George H. W. Bush, the 41st President of the United States, passed away at 10:10 p.m. on November 30. President Bush took his last breath surrounded by his friends and family, including his son Neil Bush, James Baker, the former Secretary of State and a lifelong friend of the President, Jean Becker, his former Chief of Staff, and the Rev. Dr. Russell Jones Jr., rector of St. Martin’s Episcopal Church in Houston, according to the New York Times.
George Herbert Walker Bush was born in Milton, Mass. on June 12, 1924. He was an outstanding student and known as a leader at Phillips Academy in Andover. On his 18th birthday and just seven months after the attack on Pearl Harbor, Bush enlisted in the armed forces. He was one of the youngest naval pilots in World War II and flew over 58 combat missions. After flying as a torpedo bomber pilot in 1944, Bush was shot down over Chichi Jima, a Japanese island. He received the Distinguished Flying Cross for bravery in action.
After leaving the military in 1945, he married the love of his life, Barbara Pierce. They had six children together — George, Robin, who died as a child, Jeb, Neil, Marvin, and Dorothy. Like his father, Bush had an interest in public service. He served two terms as a representative from the Texas 7th district. Bush quickly rose to several prominent positions during important moments in the Cold War including Ambassador to the United Nations, Chief Liaison to the People’s Republic of China, and Director of the CIA. The name George Herbert Walker Bush entered the mainstream of American politics and remained for almost 40 years, with his run for President in 1980 bringing him into the forefront of the political arena. Although Bush lost the nomination to Reagan, he was selected to be Reagan’s running mate.
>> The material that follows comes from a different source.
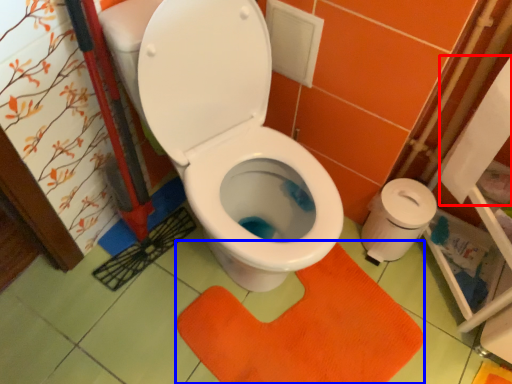 Question: Which point is further to the camera, toilet paper (highlighted by a red box) or doormat (highlighted by a blue box)?

Choices:
 (A) toilet paper
 (B) doormat

Answer: (B)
After eight years as Vice President, Bush soundly defeated his Democratic opponent, Michael Dukakis, in the 1988 presidential election.
President Bush is more well-known for his international achievements, specifically the Gulf War. After Iraq invaded Kuwait in 1980, Bush used his diplomatic skills to gather a coalition of Arab and non-Arab countries to fight. On Feb. 24, 1991, the United States and the coalition stormed Kuwait; 100 hours later the war was over, with a decisive American victory. Many argue about whether President Bush should have pushed for an invasion of Baghdad to get rid of Saddam Hussein, however, “it would have taken us way beyond the imprimatur of international law,” Bush said. “Assigning young soldiers to a fruitless hunt for a securely entrenched dictator and condemning them to fight in what would be an unwinnable urban guerrilla war.” His son George W. Bush would instead start this war years later.
In addition to the Gulf War, President Bush oversaw the fall of the Soviet Union and the end of the Cold War. Bush was never clearer about his statesmanship than after the fall of the Berlin Wall in 1989. After being pushed by his advisors to go to Berlin and celebrate the end of communism, Bush responded emphatically that he would not do so. Politically it could have been a huge boost for Bush’s popularity if the world saw an American president in Berlin on top of the fallen wall. However, Bush understood the precarious state of the Soviet Union and worried that a visit to Berlin would anger Mikhail Gorbachev, which would in turn, backtrack the progress both countries had made. That moment showed what kind of leader Bush was: One who displayed true leadership by putting national interest before personal interest.
Bush had many highs as President, however, he had his share of lows. Many HIV/AIDS activists in the early 1990s thought that Bush’s “kinder, gentler” America left them out. Dr. Mervyn Silverman, the former president of the American Foundation for AIDS Research, told NPR in 1991 that Bush had only given one speech about AIDS. A disease, he commented, that “[had] taken the lives of over 120,000 people and caused disease in close to 200,000. Although many AIDS activists thought that Bush was indifferent to the AIDS epidemic, NPR reported that Bush did sign two pieces of legislation that helped people with AIDS — “the Americans with Disabilities Act, which protected people with HIV and AIDS from discrimination, and the Ryan White Comprehensive AIDS Resources Emergency Act, which provided funding for AIDS treatment.”
Bush’s personality did not wane in his last days. His longtime friend and former Secretary of State James Baker came to check up on him the day of his death. Despite knowing that his hours were numbered, President Bush still maintained his wit.
When Secretary Baker walked into the room, Bush’s face immediately lit up and he asked, “Where are we going Bake?” as if the President was ready to share more moments with his dear friend after over fifty years of friendship. Baker answered, “We are going to heaven.” The President responded, “That’s where I want to go.”